Ironically, one person might have been able to help create a collective memory of Brisbane for me, my mother's mother, my grandmother; except for the fact of how she came to live in Brisbane from the 1920s onwards. My grandmother had come here after leaving her husband and two daughters to go with another man (my mother and my aunt were then fostered out to another family with whom they grew up). What made the situation even more awkward was that my grandmother was Catholic, my grandfather Protestant, and after he divorced my grandmother, she married the man she went off with. By the time I was on the scene he was dead and he was never really spoken of, and of course us being a Catholic family made my grandmother's past even more difficult to discuss. It was the half-secret that wasn't to be talked about. I only found out some details from my grandfather's second wife, my step-grandmother when I visited her in Sydney when I was older.

The Depression oral histories made me aware of various facts about life in Brisbane and Queensland and also Sydney and New South Wales that were unknown to me (I had no idea that the dole used to be paid out by the police back then!). And I've read one biography of an Irish couple who ended up in Brisbane in the second half of the 19th century. But most of the material I've read so far is about people living in or around Sydney. Many of these people are part of the Sydney my parents knew and so all of a sudden I have been immersed in these worlds, these communities, that possibly my parents and even my grandparents knew. Margaret Coen was not only a friend of Norman Lindsay but the pair had been lovers at one stage too. Thing is I remember being told that my grandmother went to parties at Lindsay's house in Springwood, at least once anyway (stories tend to embellish things). This was long before Margaret Coen was on the scene. But it's an odd feeling to think that there may be a connection to this world in my ancestral past. Another biography was of Robin Dalton who was born Robin Eakin, the daughter of a doctor Eakin. Dalton was born the same year as my mother but their lives were extraordinarily different, radically so when Dalton left Australia for London at the end of WW2. I asked my mother if she'd known of the Eakins or the doctor when she was nursing at St Vincents back in the war years. My mother remembered a doctor called Eakin then but he was too young to be the father of Robin. But, again, little points of connection. I can't hope for much more because my mother and my aunt are the only ones left of that generation in my family. And my grandparents and step-grandparents have long since left this earth.
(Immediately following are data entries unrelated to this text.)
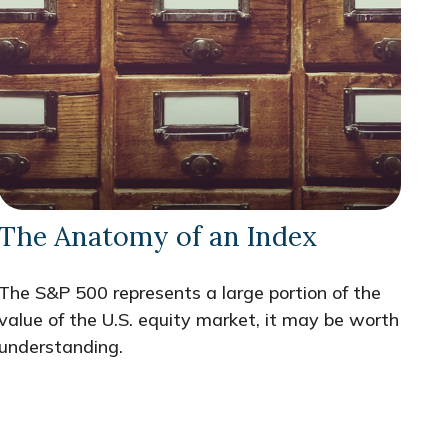
The Anatomy of an Index
The S&P 500 represents a large portion of the
value of the U.S. equity market, it may be worth
understanding.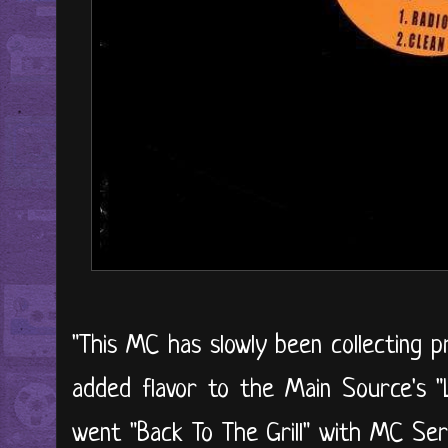
"This MC has slowly been collecting 
added flavor to the Main Source's "L
went "Back To The Grill" with MC Ser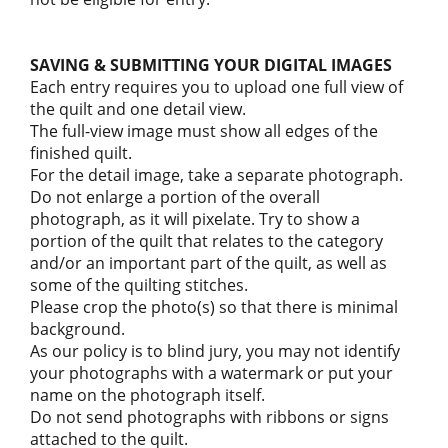
SAVING & SUBMITTING YOUR DIGITAL IMAGES
Each entry requires you to upload one full view of
the quilt and one detail view.
The full-view image must show all edges of the
finished quilt.
For the detail image, take a separate photograph.
Do not enlarge a portion of the overall
photograph, as it will pixelate. Try to show a
portion of the quilt that relates to the category
and/or an important part of the quilt, as well as
some of the quilting stitches.
Please crop the photo(s) so that there is minimal
background.
As our policy is to blind jury, you may not identify
your photographs with a watermark or put your
name on the photograph itself.
Do not send photographs with ribbons or signs
attached to the quilt.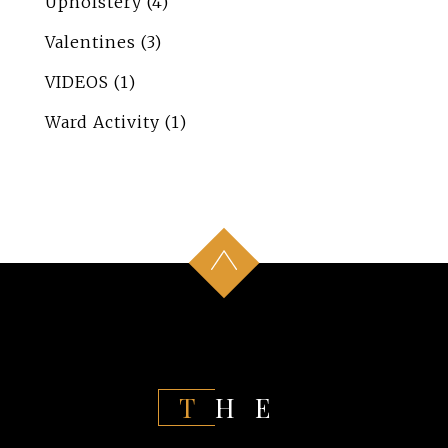
Upholstery
(4)
Valentines
(3)
VIDEOS
(1)
Ward Activity
(1)
THE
The Eleanor Dark biography was extraordinarily well written and was richly illustrated by quotes from her correspondence and that of her circles (and political police reports too). I felt that I had somehow entered her world and it was a world that fascinated me, a world with which I had points of connection through shared ideals and hopes. They're all dead now. I would love a a TARDIS so that I could go back and meet them all.

Biography and history; bringing history alive; discovering a sense of place in the past, through the past. I look at those lives and think, aren't you all extraordinary! How amazing we humans are! Each one a microcosm of hope and dreams and loves, of stories countless. Biography and history. Maybe that's why our school curriculum set out to bore us with history. Yes we can learn from the mistakes of the past. But more importantly I think biography and history can awaken in us a sense of wonder, a sense of compassion, a sense of solidarity with those who went before and consequently with those around us now too. Wonder? Compassion? Solidarity? In a capitalist society? No surprise we were taught amnesia instead.